The Olympic Games have changed a bit since the bold Acanthus of Sparta used to trot around the running track in the scuddy.

Back in 720 BC, the canny Acanthus was, according to fusty records, one of the first to actually perform his athletic endeavours in the nude. His sporting prowess was renowned and one particularly dominant display in a diaulos race was immortalised in a limestone frieze which depicted Acanthus winning by, ahem, a long chalk.

Here in the whiz-bang modern world, meanwhile, the unrelenting march of technology knows no bounds with the news that eSports could be a medal event at the 2024 Olympics.

For readers who still think that pooh-sticks is a relatively new sporting phenomenon, the idea of competitive computer gaming on the Olympic stage will probably blow your stovepipe hat off.

In the 1980s, of course, merely loading Daley Thompson’s Decathlon on the Commodore 64 required something of an Olympian effort.

Compared to the instant gratification of today’s consoles and gadgets, the prolonged processes and procedures of the old C64 almost had you thinking that actual game play would only come around on a four-year cycle.

Given that those in the world of squash have been trying to get the sport into the Olympics for years, the idea of computer gaming getting in before it must be gruesomely appalling.

The irony, of course, is that some kid will probably win a gold medal in 2024 playing Jonah Barrington’s Squash on the ZX Spectrum …

In the humbling game of golf, a well-spouted pearl of wisdom suggests that you should always leave your ego on the tee.

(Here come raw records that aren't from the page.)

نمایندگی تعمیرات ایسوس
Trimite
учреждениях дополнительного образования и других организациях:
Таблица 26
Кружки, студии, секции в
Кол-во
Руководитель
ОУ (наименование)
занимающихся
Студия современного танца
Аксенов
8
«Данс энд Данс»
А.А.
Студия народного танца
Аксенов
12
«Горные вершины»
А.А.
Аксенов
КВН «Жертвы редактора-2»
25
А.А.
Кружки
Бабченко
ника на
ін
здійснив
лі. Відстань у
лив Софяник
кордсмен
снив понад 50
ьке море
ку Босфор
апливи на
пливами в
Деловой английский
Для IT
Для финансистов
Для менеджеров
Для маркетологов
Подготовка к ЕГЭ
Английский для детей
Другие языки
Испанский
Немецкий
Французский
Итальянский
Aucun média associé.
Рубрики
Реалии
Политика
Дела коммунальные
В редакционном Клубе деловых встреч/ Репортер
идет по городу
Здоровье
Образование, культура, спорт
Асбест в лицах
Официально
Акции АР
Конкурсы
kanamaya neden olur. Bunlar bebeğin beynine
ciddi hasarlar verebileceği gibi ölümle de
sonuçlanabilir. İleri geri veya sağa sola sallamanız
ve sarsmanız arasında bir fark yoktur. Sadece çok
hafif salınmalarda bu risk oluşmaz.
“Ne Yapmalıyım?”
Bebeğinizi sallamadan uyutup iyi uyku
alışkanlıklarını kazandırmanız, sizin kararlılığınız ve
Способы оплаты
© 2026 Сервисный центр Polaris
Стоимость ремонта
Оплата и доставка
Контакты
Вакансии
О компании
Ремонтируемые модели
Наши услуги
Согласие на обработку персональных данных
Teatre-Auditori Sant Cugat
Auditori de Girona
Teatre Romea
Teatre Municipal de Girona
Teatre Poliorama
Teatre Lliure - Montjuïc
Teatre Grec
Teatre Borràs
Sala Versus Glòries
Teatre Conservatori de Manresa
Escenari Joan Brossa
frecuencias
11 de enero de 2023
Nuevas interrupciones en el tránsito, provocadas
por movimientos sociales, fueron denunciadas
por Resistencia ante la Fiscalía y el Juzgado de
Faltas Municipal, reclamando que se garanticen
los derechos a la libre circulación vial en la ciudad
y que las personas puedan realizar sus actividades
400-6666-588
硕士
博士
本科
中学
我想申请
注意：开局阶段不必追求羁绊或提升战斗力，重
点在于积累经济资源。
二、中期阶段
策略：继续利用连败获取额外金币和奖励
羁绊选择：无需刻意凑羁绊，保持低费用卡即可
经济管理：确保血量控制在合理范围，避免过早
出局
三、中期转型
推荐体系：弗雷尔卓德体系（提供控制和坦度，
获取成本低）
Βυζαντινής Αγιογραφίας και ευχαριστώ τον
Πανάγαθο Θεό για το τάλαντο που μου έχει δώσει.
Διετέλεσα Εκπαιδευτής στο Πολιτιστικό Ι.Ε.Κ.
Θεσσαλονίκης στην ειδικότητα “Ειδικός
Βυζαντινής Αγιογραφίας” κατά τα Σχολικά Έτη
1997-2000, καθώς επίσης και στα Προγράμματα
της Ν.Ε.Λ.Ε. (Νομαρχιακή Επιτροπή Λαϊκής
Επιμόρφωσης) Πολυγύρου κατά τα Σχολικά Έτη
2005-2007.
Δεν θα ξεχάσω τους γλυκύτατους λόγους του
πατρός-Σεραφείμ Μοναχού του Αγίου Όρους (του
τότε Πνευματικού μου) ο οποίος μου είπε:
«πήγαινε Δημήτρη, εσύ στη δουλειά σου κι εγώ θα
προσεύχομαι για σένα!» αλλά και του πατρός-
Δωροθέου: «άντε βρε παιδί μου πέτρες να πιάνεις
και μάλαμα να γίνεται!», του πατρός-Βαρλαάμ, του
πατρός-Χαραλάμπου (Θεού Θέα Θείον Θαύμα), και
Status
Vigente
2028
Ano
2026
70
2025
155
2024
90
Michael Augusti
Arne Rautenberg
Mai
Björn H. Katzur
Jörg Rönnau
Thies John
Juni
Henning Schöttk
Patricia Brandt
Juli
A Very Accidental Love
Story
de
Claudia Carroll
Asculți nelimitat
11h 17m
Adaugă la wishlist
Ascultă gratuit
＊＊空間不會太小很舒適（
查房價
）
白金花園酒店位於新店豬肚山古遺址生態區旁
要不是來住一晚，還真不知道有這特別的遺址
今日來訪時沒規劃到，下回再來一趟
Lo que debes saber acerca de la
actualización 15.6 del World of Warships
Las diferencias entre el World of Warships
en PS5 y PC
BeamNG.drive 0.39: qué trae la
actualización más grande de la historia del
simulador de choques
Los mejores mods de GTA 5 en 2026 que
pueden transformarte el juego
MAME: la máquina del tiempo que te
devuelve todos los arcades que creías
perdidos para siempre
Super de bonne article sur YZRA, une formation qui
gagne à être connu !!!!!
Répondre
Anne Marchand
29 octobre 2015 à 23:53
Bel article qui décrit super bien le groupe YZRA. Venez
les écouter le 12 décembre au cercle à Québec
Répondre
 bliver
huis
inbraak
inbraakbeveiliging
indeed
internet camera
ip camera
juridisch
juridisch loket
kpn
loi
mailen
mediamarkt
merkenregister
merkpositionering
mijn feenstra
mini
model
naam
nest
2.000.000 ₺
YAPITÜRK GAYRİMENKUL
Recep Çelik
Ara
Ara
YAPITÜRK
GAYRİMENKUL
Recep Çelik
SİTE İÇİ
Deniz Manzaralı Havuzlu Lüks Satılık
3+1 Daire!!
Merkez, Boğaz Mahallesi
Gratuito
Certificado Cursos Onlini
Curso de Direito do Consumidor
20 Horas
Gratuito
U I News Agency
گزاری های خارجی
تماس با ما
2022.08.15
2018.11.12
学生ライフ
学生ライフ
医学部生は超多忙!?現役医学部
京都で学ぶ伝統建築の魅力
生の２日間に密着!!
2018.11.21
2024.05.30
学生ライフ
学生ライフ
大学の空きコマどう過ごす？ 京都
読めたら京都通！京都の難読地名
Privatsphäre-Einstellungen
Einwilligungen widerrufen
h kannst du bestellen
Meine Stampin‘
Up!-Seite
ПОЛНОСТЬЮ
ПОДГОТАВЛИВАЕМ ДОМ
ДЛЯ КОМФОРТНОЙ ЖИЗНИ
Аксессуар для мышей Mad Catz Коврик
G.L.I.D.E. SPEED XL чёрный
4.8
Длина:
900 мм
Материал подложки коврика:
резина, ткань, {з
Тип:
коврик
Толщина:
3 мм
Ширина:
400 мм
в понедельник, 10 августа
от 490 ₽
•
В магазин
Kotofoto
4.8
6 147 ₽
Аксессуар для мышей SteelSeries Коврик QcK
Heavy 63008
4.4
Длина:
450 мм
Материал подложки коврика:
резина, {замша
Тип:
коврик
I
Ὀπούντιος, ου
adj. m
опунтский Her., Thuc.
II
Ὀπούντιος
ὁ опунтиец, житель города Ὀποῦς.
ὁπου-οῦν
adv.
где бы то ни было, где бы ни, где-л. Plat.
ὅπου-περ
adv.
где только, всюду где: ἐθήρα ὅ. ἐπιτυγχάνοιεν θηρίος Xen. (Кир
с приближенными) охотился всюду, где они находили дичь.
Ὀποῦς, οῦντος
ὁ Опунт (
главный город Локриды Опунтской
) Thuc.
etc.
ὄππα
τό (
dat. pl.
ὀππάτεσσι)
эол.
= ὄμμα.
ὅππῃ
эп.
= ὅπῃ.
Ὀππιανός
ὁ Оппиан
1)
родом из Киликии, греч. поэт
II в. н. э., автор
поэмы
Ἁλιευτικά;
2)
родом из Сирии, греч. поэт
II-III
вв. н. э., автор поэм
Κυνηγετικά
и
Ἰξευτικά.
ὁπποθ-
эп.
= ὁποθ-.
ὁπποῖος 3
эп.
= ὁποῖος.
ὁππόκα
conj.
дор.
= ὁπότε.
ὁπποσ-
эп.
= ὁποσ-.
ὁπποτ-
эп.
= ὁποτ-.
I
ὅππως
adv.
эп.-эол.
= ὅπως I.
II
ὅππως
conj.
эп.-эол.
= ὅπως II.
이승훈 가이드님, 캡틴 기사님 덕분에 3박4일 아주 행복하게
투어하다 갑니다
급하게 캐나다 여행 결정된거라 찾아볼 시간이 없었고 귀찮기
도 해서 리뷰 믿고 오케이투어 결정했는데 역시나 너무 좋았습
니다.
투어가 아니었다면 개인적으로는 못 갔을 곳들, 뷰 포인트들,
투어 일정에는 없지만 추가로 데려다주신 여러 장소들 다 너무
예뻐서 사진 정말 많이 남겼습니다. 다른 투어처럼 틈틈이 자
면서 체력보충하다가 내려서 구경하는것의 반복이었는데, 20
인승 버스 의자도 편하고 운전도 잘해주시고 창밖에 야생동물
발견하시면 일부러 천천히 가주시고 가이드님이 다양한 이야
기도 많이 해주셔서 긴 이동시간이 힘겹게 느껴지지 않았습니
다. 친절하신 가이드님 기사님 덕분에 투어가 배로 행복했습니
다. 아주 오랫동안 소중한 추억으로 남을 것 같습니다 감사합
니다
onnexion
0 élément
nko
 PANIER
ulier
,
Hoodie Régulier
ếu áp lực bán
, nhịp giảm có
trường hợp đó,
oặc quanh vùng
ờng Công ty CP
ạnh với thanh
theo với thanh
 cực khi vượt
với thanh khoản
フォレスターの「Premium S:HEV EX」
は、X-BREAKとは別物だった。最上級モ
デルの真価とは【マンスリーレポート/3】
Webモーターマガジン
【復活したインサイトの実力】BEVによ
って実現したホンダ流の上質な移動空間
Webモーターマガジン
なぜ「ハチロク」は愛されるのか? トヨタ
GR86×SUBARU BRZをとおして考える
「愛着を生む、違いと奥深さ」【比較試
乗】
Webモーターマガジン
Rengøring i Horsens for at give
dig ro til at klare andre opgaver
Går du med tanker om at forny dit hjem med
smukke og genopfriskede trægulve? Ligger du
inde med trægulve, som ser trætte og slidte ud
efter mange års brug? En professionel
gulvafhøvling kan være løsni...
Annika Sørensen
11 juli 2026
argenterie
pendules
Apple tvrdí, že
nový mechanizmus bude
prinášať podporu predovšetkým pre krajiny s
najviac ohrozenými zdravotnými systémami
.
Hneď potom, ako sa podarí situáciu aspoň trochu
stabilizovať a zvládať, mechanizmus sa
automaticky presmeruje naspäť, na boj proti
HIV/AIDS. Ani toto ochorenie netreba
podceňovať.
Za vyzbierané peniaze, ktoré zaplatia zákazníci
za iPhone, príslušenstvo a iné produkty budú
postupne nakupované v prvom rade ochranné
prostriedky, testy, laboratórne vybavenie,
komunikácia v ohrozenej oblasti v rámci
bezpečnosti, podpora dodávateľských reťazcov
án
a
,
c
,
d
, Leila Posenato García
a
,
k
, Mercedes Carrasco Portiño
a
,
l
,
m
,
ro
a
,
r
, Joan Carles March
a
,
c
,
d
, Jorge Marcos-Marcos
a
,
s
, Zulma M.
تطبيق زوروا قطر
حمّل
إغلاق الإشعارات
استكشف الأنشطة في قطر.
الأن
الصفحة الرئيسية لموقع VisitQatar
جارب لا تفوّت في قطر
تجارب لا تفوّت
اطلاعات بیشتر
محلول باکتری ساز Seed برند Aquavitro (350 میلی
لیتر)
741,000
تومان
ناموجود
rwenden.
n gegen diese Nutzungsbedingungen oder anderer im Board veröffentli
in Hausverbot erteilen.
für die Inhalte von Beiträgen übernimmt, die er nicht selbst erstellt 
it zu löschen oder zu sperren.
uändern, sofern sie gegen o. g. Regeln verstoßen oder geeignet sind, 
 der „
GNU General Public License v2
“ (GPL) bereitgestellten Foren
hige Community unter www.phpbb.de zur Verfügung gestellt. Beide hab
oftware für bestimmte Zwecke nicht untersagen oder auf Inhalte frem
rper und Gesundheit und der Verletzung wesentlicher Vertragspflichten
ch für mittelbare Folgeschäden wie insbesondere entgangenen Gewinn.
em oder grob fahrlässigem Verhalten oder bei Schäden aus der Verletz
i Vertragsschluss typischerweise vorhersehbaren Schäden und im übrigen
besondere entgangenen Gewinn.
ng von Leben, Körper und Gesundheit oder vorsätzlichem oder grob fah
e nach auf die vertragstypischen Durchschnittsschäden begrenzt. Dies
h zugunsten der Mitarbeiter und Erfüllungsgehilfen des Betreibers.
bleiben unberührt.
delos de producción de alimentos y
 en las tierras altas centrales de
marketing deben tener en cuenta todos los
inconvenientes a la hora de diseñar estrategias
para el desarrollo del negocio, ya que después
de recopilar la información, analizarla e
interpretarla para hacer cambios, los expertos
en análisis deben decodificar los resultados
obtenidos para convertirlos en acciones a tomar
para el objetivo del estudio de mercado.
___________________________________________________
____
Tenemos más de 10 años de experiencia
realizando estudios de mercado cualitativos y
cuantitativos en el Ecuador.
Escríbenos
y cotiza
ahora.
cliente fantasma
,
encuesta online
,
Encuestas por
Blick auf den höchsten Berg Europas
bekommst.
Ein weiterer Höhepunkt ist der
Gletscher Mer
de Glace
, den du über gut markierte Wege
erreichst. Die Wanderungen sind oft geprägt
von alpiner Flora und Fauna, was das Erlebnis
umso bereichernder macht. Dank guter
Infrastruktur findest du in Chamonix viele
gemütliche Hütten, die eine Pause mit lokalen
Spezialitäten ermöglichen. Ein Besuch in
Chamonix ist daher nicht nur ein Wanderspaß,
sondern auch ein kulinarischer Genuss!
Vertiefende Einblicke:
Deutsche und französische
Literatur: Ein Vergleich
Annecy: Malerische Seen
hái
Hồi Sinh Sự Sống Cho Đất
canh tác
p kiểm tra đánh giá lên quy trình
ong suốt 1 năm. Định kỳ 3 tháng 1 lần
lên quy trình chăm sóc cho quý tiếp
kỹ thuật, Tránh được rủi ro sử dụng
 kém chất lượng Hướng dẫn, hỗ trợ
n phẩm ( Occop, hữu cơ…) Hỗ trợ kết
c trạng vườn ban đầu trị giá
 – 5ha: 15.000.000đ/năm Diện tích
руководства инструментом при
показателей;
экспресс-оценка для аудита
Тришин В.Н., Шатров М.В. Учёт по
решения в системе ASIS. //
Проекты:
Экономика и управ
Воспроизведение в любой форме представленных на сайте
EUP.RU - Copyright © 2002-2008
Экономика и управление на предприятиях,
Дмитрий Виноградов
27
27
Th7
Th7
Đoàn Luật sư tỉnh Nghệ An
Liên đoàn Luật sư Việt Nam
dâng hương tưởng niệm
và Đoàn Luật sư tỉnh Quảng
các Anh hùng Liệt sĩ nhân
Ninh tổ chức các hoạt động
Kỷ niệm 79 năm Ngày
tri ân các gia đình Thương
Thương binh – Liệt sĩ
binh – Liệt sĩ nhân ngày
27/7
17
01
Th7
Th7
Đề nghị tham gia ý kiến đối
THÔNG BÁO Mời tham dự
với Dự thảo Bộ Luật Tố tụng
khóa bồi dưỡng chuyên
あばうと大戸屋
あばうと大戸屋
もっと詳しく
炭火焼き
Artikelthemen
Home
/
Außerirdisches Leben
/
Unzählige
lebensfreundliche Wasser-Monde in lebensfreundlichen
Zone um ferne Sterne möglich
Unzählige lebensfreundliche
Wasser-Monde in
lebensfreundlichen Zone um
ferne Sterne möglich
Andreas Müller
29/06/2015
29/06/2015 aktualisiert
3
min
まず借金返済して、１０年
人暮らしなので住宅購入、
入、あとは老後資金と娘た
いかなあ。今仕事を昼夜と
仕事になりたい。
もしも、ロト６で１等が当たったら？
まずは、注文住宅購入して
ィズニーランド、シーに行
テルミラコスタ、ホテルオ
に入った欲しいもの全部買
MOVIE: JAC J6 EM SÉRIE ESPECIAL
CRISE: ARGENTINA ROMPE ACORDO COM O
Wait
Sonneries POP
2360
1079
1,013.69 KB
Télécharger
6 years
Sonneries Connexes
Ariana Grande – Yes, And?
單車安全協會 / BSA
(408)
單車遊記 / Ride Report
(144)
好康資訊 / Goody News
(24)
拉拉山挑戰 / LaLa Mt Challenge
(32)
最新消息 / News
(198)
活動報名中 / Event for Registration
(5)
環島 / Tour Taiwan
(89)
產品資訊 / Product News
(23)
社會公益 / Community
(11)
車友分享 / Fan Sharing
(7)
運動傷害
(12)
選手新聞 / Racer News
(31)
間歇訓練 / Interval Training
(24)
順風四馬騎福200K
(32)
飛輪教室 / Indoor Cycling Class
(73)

Ahead of this week’s Volvo China Open, some high-end competitor playing in the Pro-Am didn’t quite grasp that particular concept as he emerged on the first with a $75,000 set of clubs forged from gold.

The diarist is not sure how the gent played after this lavish show of golfing bravado but, in the words of Del Boy Trotter, he could have been “a 42 carat plonker.”

In a shimmering golfing career, good old Colin Montgomerie has had plenty of glasses raised to his achievements down the years.

The other day, Monty was on the Bonnie Banks to toast a new partnership with Loch Lomond Whiskies. As part of this boozy alliance, a limited edition single malt simply called ‘Colin Montgomerie’ will be released later this year.

No doubt, Monty’s tasting notes will feature such phrases as “full-bodied” and “complex”.

Some of the golf writers who have tentatively approached him after he’s three-putted the 18th to miss the cut by a shot will probably add that it has the potential to “blaw yer heid off too.”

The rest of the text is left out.